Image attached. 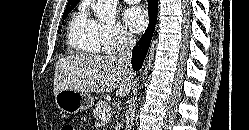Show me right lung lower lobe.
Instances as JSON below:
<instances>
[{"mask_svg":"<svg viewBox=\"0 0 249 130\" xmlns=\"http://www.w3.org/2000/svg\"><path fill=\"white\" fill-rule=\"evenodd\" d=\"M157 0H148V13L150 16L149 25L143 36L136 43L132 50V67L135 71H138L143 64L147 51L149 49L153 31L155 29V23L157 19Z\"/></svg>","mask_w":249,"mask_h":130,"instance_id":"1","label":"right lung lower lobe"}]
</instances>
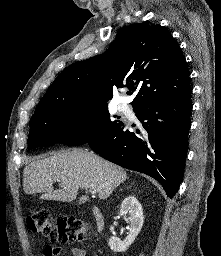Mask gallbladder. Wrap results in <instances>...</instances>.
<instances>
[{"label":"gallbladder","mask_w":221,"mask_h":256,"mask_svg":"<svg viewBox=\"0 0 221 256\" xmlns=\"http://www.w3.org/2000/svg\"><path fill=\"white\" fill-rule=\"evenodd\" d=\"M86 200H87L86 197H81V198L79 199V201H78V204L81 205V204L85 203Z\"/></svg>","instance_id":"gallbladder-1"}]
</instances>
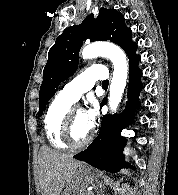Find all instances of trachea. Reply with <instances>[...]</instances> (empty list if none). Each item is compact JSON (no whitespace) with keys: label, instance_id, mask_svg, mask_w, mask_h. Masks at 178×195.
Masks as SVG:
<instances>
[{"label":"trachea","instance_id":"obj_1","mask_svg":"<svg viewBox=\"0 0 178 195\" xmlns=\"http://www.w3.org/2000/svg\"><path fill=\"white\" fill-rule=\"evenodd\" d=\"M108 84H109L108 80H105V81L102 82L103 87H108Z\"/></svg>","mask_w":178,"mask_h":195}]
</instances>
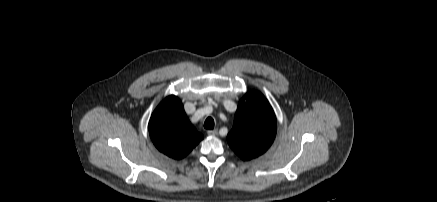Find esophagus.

- EXERCISE DETAILS
Your answer must be an exact copy of the lines from the line with "Mask gallbladder. Wrap" to the final line of the data, both ends included, and no pictures.

- ANSWER SECTION
Mask gallbladder. Wrap results in <instances>...</instances>.
<instances>
[{"label":"gallbladder","mask_w":221,"mask_h":256,"mask_svg":"<svg viewBox=\"0 0 221 256\" xmlns=\"http://www.w3.org/2000/svg\"><path fill=\"white\" fill-rule=\"evenodd\" d=\"M86 200H87L86 197H81V198L79 199V201H78V204L81 205V204L85 203Z\"/></svg>","instance_id":"gallbladder-1"}]
</instances>
Find all instances of trachea. Reply with <instances>[...]</instances> (empty list if none). Each item is compact JSON (no whitespace) with keys: label, instance_id, mask_svg, mask_w, mask_h. Masks at 178×195.
Masks as SVG:
<instances>
[{"label":"trachea","instance_id":"obj_1","mask_svg":"<svg viewBox=\"0 0 178 195\" xmlns=\"http://www.w3.org/2000/svg\"><path fill=\"white\" fill-rule=\"evenodd\" d=\"M108 84H109L108 80H105V81L102 82L103 87H108Z\"/></svg>","mask_w":178,"mask_h":195}]
</instances>
Find esophagus.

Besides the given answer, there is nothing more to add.